What is certain, however, is that EMTs and paramedics need to make their voices heard to ensure that our role continues to expand and that funding sources become available to facilitate that expansion.  For the next few years, it will be up to all of us to expand our knowledge base and skill set so that when new opportunities present themselves we are able to seize them.  Keep reading the many great EMS blogs available and encourage your coworkers to do the same.  Subscribe to a few podcasts and keep current on news related to EMS.  When the time comes, write letters and make phone calls to your representatives and members of key committees in Congress.  As I’ve said before, the future of EMS is in the hands of the providers, make sure you are able to make it a profession you can be proud of.

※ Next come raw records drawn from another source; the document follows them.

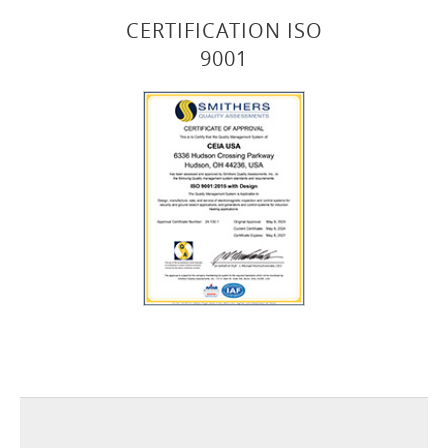
CERTIFICATION ISO
9001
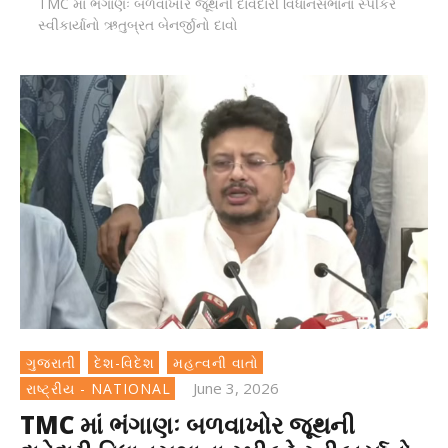
TMC માં ભંગાણઃ બળવાખોર જૂથની દાવેદારી વિધાનસભાના સ્પીકરે
સ્વીકાર્યાનો ઋતુબ્રત બેનર્જીનો દાવો
ગુજરાતી
દેશ-વિદેશ
મહત્વની વાતો
June 3, 2026
રાષ્ટ્રીય - NATIONAL
TMC માં ભંગાણઃ બળવાખોર જૂથની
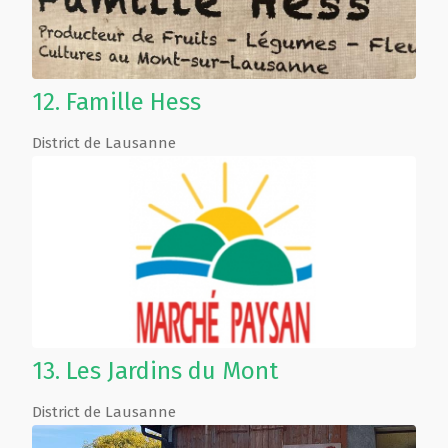
12.
Famille Hess
District de Lausanne
13.
Les Jardins du Mont
District de Lausanne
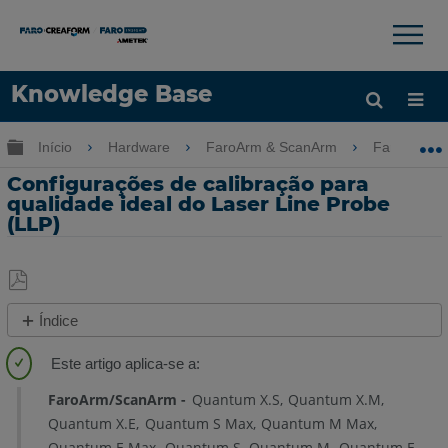
×
×
Knowledge Base
Idioma
Expandir/recolher hierarquia global
Início
Hardware
FaroArm & ScanArm
FaroArm &
Obter ajuda
ENTRAR
Configurações de calibração para
qualidade ideal do Laser Line Probe
(LLP)
Salvar
Índice
como
Configurações
PDF
Gerais
FaroArm/ScanArm
Quantum X.S
Quantum X.M
Configurações
Quantum X.E
Quantum S Max
Quantum M Max
Básicas
Quantum E Max
Quantum S
Quantum M
Quantum E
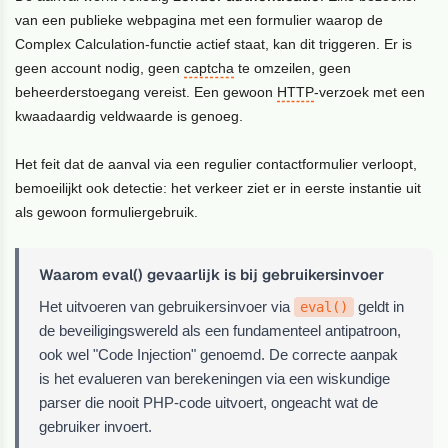
van een publieke webpagina met een formulier waarop de
Complex Calculation-functie actief staat, kan dit triggeren. Er is
geen account nodig, geen
captcha
te omzeilen, geen
beheerderstoegang vereist. Een gewoon
HTTP
-verzoek met een
kwaadaardig veldwaarde is genoeg.
Het feit dat de aanval via een regulier contactformulier verloopt,
bemoeilijkt ook detectie: het verkeer ziet er in eerste instantie uit
als gewoon formuliergebruik.
Waarom eval() gevaarlijk is bij gebruikersinvoer
Het uitvoeren van gebruikersinvoer via
geldt in
eval()
de beveiligingswereld als een fundamenteel antipatroon,
ook wel "Code Injection" genoemd. De correcte aanpak
is het evalueren van berekeningen via een wiskundige
parser die nooit PHP-code uitvoert, ongeacht wat de
gebruiker invoert.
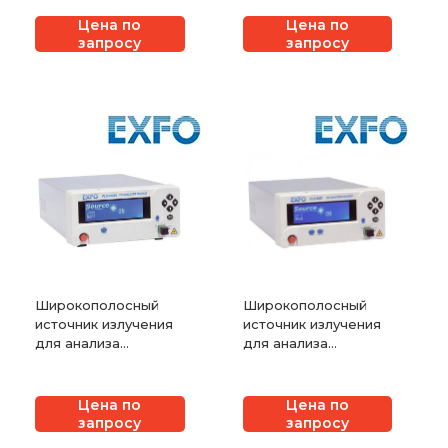
mEDFA-C1
Цена по
Цена по
запросу
запросу
Широкополосный
Широкополосный
источник излучения
источник излучения
для анализа
для анализа
дисперсии EXFO
дисперсии EXFO
FLS-5834A
FLS-5800A
Цена по
Цена по
запросу
запросу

  • http://happymedic.com Justin Schorr

    Great article. I studied a Kaiser workplace health program in Albuquerque back in 1999. They aggressively targeted office settings and would deploy dieticians, NPs, and other specialists to try to convince folks to be more proactive about being healthy. This particular program was funded by the savings they created.
    Each employer that allowed the program on site once a week saw a decrease in their premiums and, in turn, Kaiser spent less on point of service care.
    Less in, less spent, efficient, and most importantly, people were healthier.

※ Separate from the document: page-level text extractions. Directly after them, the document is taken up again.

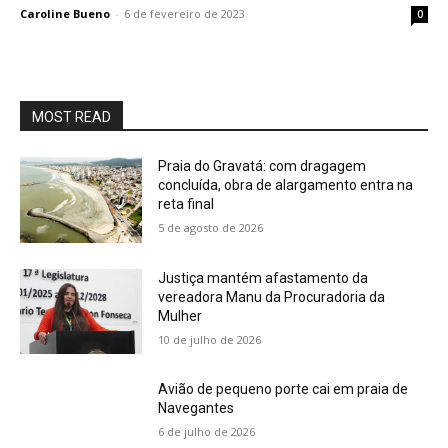
Caroline Bueno
-
6 de fevereiro de 2023
0
MOST READ
Praia do Gravatá: com dragagem
concluída, obra de alargamento entra na
reta final
5 de agosto de 2026
Justiça mantém afastamento da
vereadora Manu da Procuradoria da
Mulher
10 de julho de 2026
Avião de pequeno porte cai em praia de
Navegantes
6 de julho de 2026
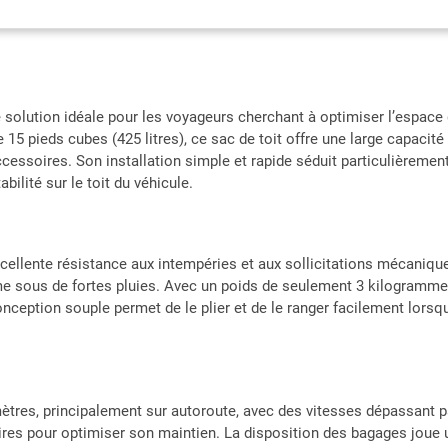
routes à grande vitesse ou les routes accidentées. Ajoutez des bandes réf
la conduite de nuit. Liste des Paquets: Vous recevrez 1* Sac de Toit, 1
Combinaison, 6* Crochets de Porte, 2* Sangles Renforcées. Lorsqu'il n'est 
pour économiser de l'espace.
lution idéale pour les voyageurs cherchant à optimiser l’espace d
 15 pieds cubes (425 litres), ce sac de toit offre une large capacité 
soires. Son installation simple et rapide séduit particulièrement,
bilité sur le toit du véhicule.
xcellente résistance aux intempéries et aux sollicitations mécanique
me sous de fortes pluies. Avec un poids de seulement 3 kilogrammes
nception souple permet de le plier et de le ranger facilement lorsqu’
lomètres, principalement sur autoroute, avec des vitesses dépassant
s pour optimiser son maintien. La disposition des bagages joue un r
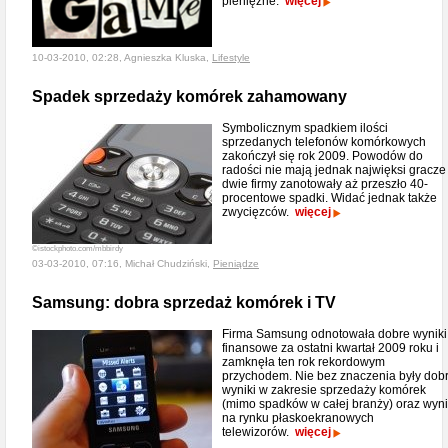
pieniężne.
więcej
10-03-2010, 02:28, Agnieszka Kluska,
Lifestyle
Spadek sprzedaży komórek zahamowany
Symbolicznym spadkiem ilości
sprzedanych telefonów komórkowych
zakończył się rok 2009. Powodów do
radości nie mają jednak najwięksi gracze 
dwie firmy zanotowały aż przeszło 40-
procentowe spadki. Widać jednak także
zwycięzców.
więcej
©istockphoto.com/mbbirdy
03-03-2010, 07:16, Michał Chudziński,
Pieniądze
Samsung: dobra sprzedaż komórek i TV
Firma Samsung odnotowała dobre wyniki
finansowe za ostatni kwartał 2009 roku i
zamknęła ten rok rekordowym
przychodem. Nie bez znaczenia były dob
wyniki w zakresie sprzedaży komórek
(mimo spadków w całej branży) oraz wyni
na rynku płaskoekranowych
telewizorów.
więcej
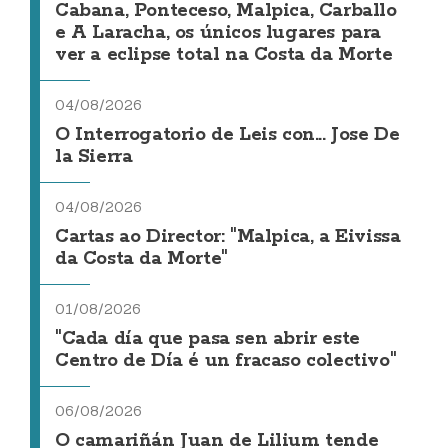
Cabana, Ponteceso, Malpica, Carballo
e A Laracha, os únicos lugares para
ver a eclipse total na Costa da Morte
04/08/2026
O Interrogatorio de Leis con... Jose De
la Sierra
04/08/2026
Cartas ao Director: "Malpica, a Eivissa
da Costa da Morte"
01/08/2026
"Cada día que pasa sen abrir este
Centro de Día é un fracaso colectivo"
06/08/2026
O camariñán Juan de Lilium tende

    There is no room for profit when it comes to emergency care, but preventative medicine and community health care should be as important as the highway patrol and fire prevention programs.

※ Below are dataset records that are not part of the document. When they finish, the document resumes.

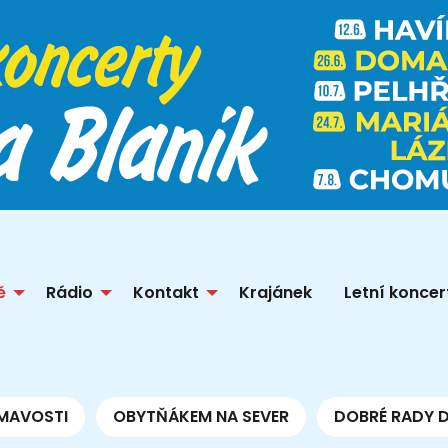
ě
Rádio
Kontakt
Krajánek
Letní koncer
MAVOSTI
OBYTŇÁKEM NA SEVER
DOBRÉ RADY 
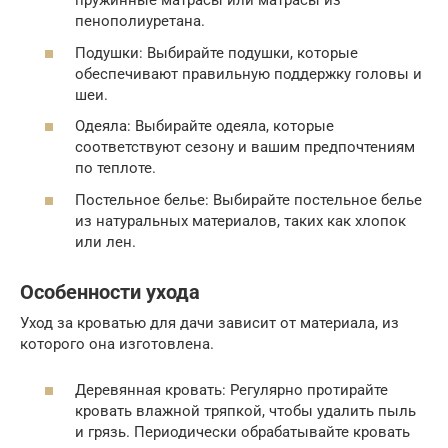
пружинные матрасы или матрасы из
пенополиуретана.
Подушки: Выбирайте подушки, которые
обеспечивают правильную поддержку головы и
шеи.
Одеяла: Выбирайте одеяла, которые
соответствуют сезону и вашим предпочтениям
по теплоте.
Постельное белье: Выбирайте постельное белье
из натуральных материалов, таких как хлопок
или лен.
Особенности ухода
Уход за кроватью для дачи зависит от материала, из
которого она изготовлена.
Деревянная кровать: Регулярно протирайте
кровать влажной тряпкой, чтобы удалить пыль
и грязь. Периодически обрабатывайте кровать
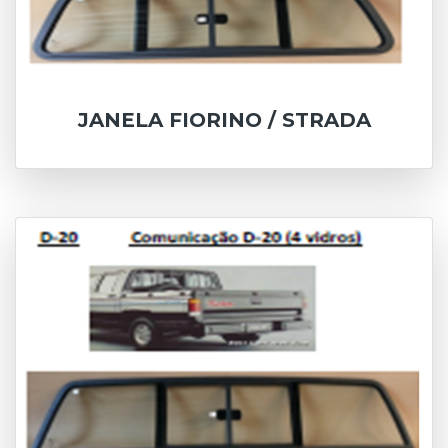
JANELA FIORINO / STRADA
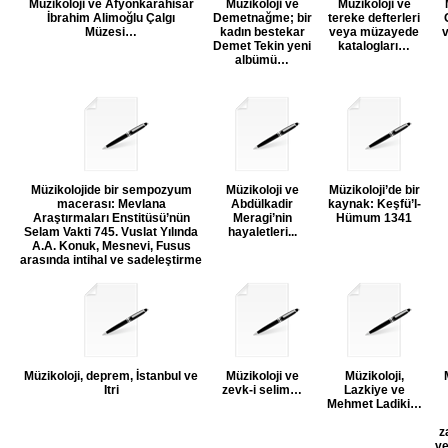
Müzikoloji ve Afyonkarahisar
Müzikoloji ve
Müzikoloji ve
İbrahim Alimoğlu Çalgı
Demetnağme; bir
tereke defterleri
Müzesi…
kadın bestekar
veya müzayede
v
Demet Tekin yeni
katalogları…
albümü…
Müzikolojide bir sempozyum
Müzikoloji ve
Müzikoloji’de bir
macerası: Mevlana
Abdülkadir
kaynak: Keşfü’l-
Araştırmaları Enstitüsü’nün
Meragi’nin
Hümum 1341
Selam Vakti 745. Vuslat Yılında
hayaletleri...
A.A. Konuk, Mesnevi, Fusus
arasında intihal ve sadeleştirme
Müzikoloji, deprem, İstanbul ve
Müzikoloji ve
Müzikoloji,
Itri
zevk-i selim…
Lazkiye ve
Mehmet Ladiki…
z
ve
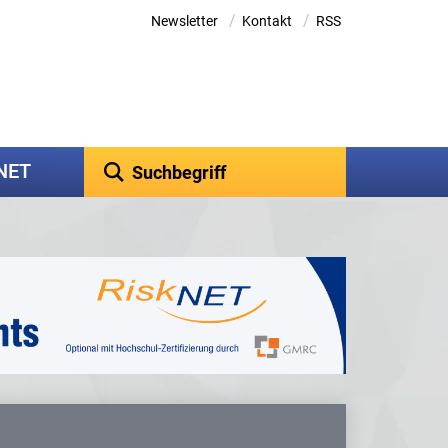
/
/
Newsletter
Kontakt
RSS
kNET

    Community Paramedicine can’t work on a for profit model, and from what we learned on Chronicels of EMS:A Seat a the Table with Mike Taigman, is that it can work, but you need the help of all other agencies, most of them municipal, to make it successful.

    “the future of EMS is in the hands of the providers”

    Your article has my mind swimming with new ideas, thank you.
    Justin

    • http://510medic.wordpress.com 510medic

      I couldn’t have said it better, thanks Justin! I would love to see a copy of that study about Kaiser. I would think that they might be interested in piloting with a public and/or private provider to work on a program with prehospital providers. Definitely worth a thought.